→ TASK ITEM
Find all the lines in the entries below that hold the word "nell" and copy them.
--- INFORMATION SUPPLIED Enclosed Below ---
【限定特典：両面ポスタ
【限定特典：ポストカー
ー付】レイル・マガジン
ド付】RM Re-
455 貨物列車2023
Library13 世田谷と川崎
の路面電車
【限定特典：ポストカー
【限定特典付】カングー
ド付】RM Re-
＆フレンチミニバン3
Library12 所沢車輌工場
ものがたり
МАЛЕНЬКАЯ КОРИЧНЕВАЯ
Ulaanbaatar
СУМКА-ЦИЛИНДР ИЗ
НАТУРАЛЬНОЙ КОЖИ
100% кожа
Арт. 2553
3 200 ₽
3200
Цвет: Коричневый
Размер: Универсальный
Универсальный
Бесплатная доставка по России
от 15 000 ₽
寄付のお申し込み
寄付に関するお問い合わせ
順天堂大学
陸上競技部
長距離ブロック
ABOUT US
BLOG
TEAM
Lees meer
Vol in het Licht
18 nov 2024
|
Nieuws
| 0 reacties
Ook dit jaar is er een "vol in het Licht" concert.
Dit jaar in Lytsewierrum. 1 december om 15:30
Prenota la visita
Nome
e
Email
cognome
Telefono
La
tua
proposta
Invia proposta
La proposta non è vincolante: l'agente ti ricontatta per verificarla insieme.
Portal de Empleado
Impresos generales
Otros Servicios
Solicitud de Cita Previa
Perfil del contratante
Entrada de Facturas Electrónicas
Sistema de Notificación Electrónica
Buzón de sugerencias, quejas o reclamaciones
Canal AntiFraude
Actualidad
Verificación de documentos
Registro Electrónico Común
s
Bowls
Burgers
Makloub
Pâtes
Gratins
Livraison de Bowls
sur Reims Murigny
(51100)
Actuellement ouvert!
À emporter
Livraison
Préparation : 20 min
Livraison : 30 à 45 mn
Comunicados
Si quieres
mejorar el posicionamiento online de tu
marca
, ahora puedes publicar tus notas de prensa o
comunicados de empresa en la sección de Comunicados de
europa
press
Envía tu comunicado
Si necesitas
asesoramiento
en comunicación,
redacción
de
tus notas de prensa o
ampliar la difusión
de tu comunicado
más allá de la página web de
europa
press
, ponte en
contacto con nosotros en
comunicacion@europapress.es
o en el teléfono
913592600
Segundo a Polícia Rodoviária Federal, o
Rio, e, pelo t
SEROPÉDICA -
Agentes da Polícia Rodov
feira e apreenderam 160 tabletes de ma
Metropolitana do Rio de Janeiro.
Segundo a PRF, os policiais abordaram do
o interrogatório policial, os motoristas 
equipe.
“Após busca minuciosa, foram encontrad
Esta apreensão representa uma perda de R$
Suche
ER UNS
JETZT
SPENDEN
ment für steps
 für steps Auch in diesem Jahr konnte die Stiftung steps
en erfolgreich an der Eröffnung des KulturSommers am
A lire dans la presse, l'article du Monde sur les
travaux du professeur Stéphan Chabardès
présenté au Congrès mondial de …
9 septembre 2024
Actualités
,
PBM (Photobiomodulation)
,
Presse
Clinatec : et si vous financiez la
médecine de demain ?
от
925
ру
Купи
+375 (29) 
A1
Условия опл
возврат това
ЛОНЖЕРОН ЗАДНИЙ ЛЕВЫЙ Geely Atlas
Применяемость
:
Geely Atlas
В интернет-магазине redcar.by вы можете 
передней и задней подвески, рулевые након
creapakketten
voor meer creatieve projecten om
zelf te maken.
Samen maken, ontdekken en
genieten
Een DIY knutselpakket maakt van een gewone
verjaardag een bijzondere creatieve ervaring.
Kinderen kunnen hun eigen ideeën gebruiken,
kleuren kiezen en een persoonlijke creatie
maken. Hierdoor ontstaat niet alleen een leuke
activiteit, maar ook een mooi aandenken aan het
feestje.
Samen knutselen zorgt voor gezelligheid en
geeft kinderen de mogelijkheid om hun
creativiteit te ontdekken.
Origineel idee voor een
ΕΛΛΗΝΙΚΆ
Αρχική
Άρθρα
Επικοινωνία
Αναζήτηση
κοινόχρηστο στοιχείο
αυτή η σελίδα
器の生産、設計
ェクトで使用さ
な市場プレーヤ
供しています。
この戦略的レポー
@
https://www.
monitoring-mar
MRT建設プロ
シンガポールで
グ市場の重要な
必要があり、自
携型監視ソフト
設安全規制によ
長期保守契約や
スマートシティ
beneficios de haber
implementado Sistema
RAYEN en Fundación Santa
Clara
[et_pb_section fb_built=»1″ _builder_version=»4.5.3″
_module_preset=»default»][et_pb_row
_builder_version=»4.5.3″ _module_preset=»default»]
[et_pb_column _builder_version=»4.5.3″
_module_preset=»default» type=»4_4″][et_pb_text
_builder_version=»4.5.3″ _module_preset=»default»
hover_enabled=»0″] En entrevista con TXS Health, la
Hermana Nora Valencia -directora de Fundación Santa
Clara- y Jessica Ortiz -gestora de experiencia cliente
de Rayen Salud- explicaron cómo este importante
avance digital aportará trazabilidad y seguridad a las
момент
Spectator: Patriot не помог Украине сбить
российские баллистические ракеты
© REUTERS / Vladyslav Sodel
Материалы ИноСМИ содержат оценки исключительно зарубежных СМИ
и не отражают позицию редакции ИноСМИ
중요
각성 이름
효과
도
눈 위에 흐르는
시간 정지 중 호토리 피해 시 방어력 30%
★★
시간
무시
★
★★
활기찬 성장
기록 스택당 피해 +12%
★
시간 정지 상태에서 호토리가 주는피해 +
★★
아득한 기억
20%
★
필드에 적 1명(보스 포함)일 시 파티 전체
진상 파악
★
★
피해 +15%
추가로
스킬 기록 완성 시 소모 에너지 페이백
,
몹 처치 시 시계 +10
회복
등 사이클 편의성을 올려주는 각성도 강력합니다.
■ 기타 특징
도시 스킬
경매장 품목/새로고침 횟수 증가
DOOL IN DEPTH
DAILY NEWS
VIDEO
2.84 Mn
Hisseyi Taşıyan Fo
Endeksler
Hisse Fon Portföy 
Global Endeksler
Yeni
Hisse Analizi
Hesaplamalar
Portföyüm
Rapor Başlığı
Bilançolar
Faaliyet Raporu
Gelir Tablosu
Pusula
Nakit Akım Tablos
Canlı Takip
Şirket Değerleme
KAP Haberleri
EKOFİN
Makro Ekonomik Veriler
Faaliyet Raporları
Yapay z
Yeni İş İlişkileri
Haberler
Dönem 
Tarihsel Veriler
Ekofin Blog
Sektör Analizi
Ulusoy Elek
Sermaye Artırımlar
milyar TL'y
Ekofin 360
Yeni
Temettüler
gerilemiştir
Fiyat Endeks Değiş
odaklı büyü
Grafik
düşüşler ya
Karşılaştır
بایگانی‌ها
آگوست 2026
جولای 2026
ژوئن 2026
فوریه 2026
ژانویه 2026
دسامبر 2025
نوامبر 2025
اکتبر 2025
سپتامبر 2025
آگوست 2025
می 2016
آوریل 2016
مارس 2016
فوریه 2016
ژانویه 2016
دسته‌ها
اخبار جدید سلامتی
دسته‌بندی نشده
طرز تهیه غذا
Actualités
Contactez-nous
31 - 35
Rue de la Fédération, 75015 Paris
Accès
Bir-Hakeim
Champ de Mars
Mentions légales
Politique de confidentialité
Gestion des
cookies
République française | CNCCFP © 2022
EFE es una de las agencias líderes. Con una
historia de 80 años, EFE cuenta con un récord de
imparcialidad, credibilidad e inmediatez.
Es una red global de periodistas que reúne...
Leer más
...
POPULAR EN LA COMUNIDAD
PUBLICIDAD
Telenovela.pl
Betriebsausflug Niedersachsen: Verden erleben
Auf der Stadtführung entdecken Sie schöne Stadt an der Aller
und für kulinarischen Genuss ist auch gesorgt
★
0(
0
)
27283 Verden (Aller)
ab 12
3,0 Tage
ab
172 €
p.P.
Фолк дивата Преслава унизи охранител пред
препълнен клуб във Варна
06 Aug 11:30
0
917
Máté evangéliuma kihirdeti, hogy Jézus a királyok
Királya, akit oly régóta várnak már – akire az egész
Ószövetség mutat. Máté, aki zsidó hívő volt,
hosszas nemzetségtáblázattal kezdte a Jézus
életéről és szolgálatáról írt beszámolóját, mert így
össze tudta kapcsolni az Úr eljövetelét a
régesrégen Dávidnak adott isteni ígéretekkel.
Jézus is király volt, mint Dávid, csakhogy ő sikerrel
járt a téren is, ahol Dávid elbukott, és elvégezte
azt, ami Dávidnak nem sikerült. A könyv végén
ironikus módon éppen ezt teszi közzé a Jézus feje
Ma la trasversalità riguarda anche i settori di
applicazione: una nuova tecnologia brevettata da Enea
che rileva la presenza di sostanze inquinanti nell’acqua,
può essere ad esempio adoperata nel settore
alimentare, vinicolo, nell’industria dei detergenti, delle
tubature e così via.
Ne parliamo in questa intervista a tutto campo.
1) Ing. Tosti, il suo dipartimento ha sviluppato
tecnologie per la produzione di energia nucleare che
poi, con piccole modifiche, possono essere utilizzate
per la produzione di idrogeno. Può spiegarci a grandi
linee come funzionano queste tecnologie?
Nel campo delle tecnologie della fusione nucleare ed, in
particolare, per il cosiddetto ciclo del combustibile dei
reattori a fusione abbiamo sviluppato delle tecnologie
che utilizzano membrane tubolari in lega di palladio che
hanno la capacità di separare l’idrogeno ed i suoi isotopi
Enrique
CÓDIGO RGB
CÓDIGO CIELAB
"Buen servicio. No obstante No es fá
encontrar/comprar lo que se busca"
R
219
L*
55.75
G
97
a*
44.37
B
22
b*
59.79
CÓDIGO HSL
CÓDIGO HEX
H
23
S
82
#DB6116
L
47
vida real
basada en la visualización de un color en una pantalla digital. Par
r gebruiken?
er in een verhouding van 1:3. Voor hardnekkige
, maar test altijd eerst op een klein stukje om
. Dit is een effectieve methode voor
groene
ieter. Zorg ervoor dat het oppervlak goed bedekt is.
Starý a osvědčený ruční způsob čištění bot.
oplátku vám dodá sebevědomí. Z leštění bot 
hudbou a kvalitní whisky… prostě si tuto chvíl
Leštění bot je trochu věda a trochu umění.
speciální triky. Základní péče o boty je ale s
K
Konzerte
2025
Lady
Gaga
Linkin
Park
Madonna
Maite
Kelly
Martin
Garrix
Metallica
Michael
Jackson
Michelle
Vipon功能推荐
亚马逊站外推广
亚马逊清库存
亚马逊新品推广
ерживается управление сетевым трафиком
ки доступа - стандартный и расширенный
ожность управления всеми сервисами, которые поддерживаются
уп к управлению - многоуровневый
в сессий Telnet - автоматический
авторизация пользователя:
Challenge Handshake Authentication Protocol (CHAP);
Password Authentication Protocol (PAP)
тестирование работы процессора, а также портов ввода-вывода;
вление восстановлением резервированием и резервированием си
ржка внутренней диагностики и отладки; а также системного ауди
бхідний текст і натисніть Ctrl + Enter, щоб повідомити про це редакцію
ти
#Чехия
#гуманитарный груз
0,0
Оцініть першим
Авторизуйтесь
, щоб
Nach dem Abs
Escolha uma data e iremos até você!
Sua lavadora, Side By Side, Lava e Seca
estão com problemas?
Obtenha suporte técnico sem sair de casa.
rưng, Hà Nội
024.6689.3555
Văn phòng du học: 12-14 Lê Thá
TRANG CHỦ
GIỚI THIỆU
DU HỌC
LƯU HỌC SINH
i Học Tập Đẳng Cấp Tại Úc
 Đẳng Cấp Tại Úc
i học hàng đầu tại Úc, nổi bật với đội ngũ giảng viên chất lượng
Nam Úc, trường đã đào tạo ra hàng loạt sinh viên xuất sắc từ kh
--- End of Enclosed INFORMATION SUPPLIED ---
→ YOUR RESPONSE
che rileva la presenza di sostanze inquinanti nell’acqua,
alimentare, vinicolo, nell’industria dei detergenti, delle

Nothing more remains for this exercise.